THE DATA:
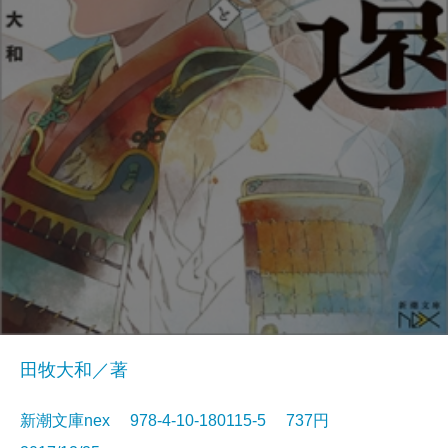
田牧大和／著
新潮文庫nex 978-4-10-180115-5 737円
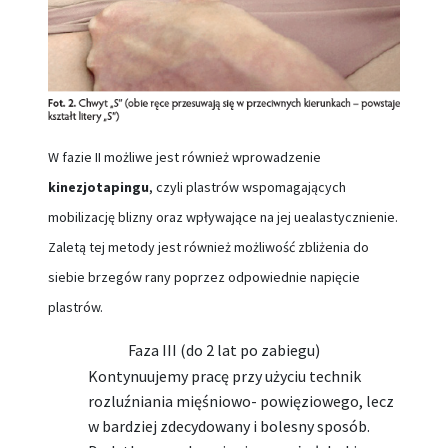
W fazie II możliwe jest również wprowadzenie
kinezjotapingu
, czyli plastrów wspomagających
mobilizację blizny oraz wpływające na jej uealastycznienie.
Zaletą tej metody jest również możliwość zbliżenia do
siebie brzegów rany poprzez odpowiednie napięcie
plastrów.
Faza III (do 2 lat po zabiegu)
Kontynuujemy pracę przy użyciu technik
rozluźniania mięśniowo- powięziowego, lecz
w bardziej zdecydowany i bolesny sposób.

TASK DIRECTIONS:
Return the material exactly as given, apart from the pictures.

WRITTEN RESPONSE:
田牧大和／著
新潮文庫nex 978-4-10-180115-5 737円
W fazie II możliwe jest również wprowadzenie
kinezjotapingu
, czyli plastrów wspomagających
mobilizację blizny oraz wpływające na jej uealastycznienie.
Zaletą tej metody jest również możliwość zbliżenia do
siebie brzegów rany poprzez odpowiednie napięcie
plastrów.
Faza III (do 2 lat po zabiegu)
Kontynuujemy pracę przy użyciu technik
rozluźniania mięśniowo- powięziowego, lecz
w bardziej zdecydowany i bolesny sposób.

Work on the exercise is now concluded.